En el primer piso, Niño Gordo acondicionó todo para dar las clases de cocina, y en el segundo Tres Monos hizo lo propio para dictar todo lo relacionado al mundo líquido. Los profesores son integrantes del equipo del bar y restaurantes de la calle, pero también se han sumado con clases maestras cocineros como Mariano Ramón del restaurante Gran Dabbang o Pedro Bargero de Costa7070. Después de estudiar, chicos y chicas tienen la oportunidad de hacer pasantías en los restaurantes del grupo Thames (Sitz y Peña ya suman siete) o en locales amigos. “Desde que comenzó el proyecto de La Escuelita tenemos 413 graduados y 58 personas ya están contratadas en bares, cafeterías, restaurantes, en todo lugar donde podamos”, cuenta Katerine Labrador, directora de La Escuelita. Nos dice también que por los cursos básicos de cocina, panadería, pastelería, coctelería, barismo y vinos ya han pasado 480 estudiantes. Uno de ellos es Jhoel Villa, peruano, ayudante de cocina en La Carnicería.

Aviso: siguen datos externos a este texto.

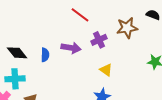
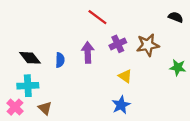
brown star: (127, 28) -> (148, 45), moved
purple arrow: (71, 48) -> (88, 52), turned -102

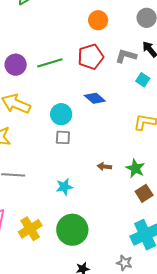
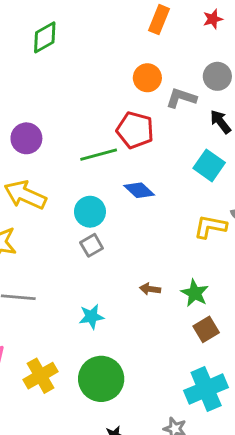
gray L-shape: (126, 56) -> (181, 98), moved
red pentagon: (91, 57) -> (135, 130), turned 30
green line: (50, 63) -> (99, 155), moved
cyan square: (143, 80) -> (209, 165), size x1.5
gray square: (63, 137) -> (92, 245), turned -35

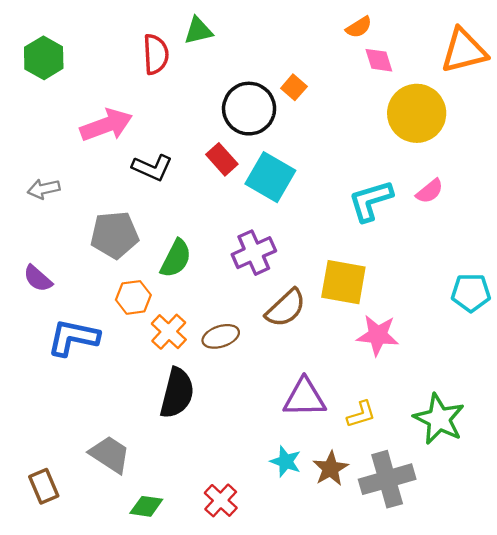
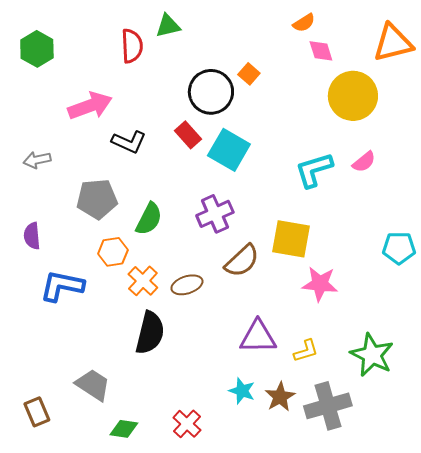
purple semicircle: (38, 279) -> (32, 236), turned 44

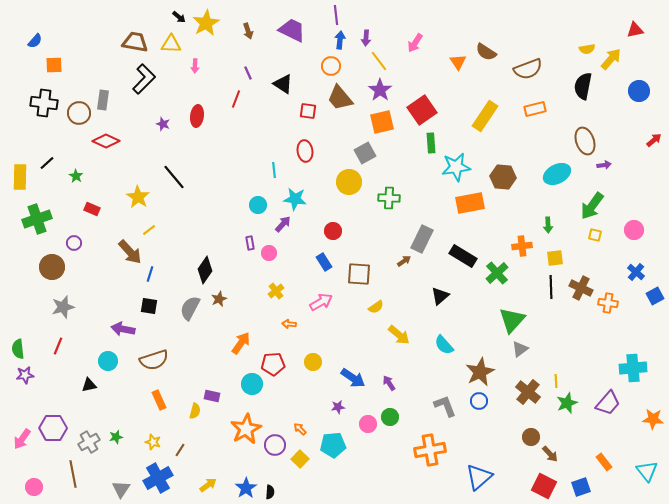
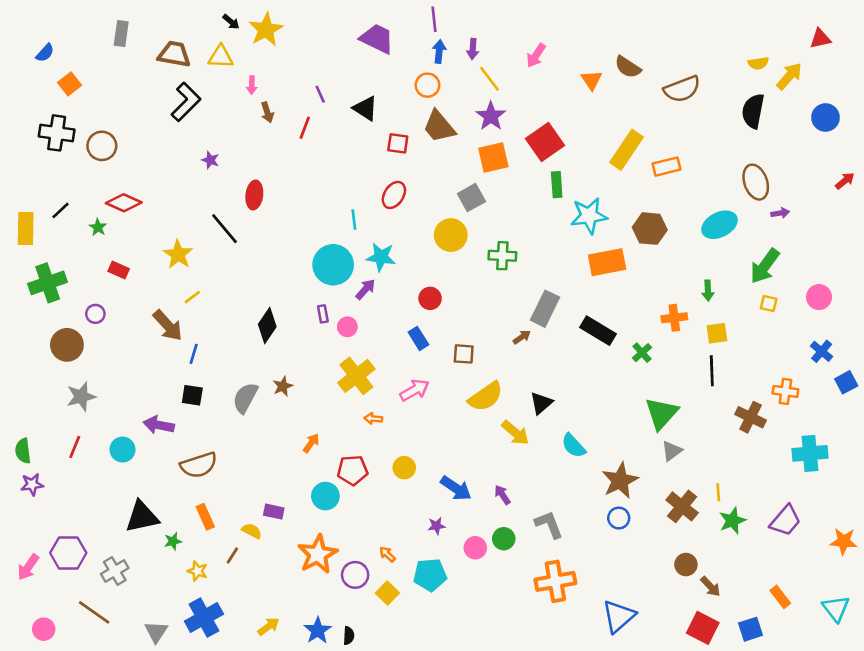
brown arrow: (248, 31) -> (267, 112), moved
orange square: (54, 65) -> (70, 84), turned -36
gray rectangle: (103, 100) -> (121, 33), moved
orange rectangle: (535, 109) -> (667, 167), moved
red ellipse: (197, 116) -> (254, 195), moved
red diamond: (106, 141) -> (124, 203), moved
red ellipse: (305, 151) -> (394, 195), turned 40
cyan circle: (258, 205) -> (333, 265), size x1.8
black diamond: (205, 270) -> (267, 326), moved
green cross: (497, 273) -> (642, 353), size x0.7
brown square: (359, 274) -> (464, 354), size x0.7
brown cross: (581, 288) -> (751, 417), moved
yellow cross: (276, 291) -> (356, 376), size x1.8
black triangle: (440, 296) -> (541, 403), moved
yellow semicircle: (376, 307) -> (486, 397), size x1.8
orange arrow: (241, 343) -> (311, 443), size x0.7
cyan circle: (108, 361) -> (123, 450), moved
cyan cross: (633, 368) -> (810, 453), moved
black triangle: (89, 385) -> (142, 517), moved, size x1.8
gray L-shape: (445, 406) -> (549, 524), moved
yellow semicircle: (195, 411) -> (252, 531), turned -77
green star: (116, 437) -> (173, 541), moved
brown line: (180, 450) -> (232, 556), moved
brown line: (73, 474) -> (94, 612), turned -44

Tiene 21 años y llegó a Argentina siendo apenas un niño, tenía 7 cuando su padre empezó a trabajar en ese país. Estudió electrónica durante la secundaria pero la cocina lo jaló desde que tenía 14, «aprendí de mi madre a hacer recetas peruanas», nos cuenta. Al concluir el colegio no tenía muy claro a qué dedicarse, y como ya sabía cocinar, en mayo del 2024 se matriculó en La Escuelita de Barrio Mugica. «Terminando el curso me dieron la oportunidad de hacer una pasantía en La Carnicería, donde después me dieron el trabajo». Hace cuatro meses que labora en el restaurante decano de la dupla Peña-Sitz, como encargado de la producción del local y también de sacar el servicio. «En La Escuelita aprendí cosas que no sabía que se hacían, cosas nuevas. Yo creí que cocinar era simple pero es todo lo contrario, lleva práctica, saber tipos de cortes y de cocciones de las cuales no sabía nada. Me pareció una de las mejores oportunidades», termina. Quiere seguir aprendiendo, y así como él, muchos más.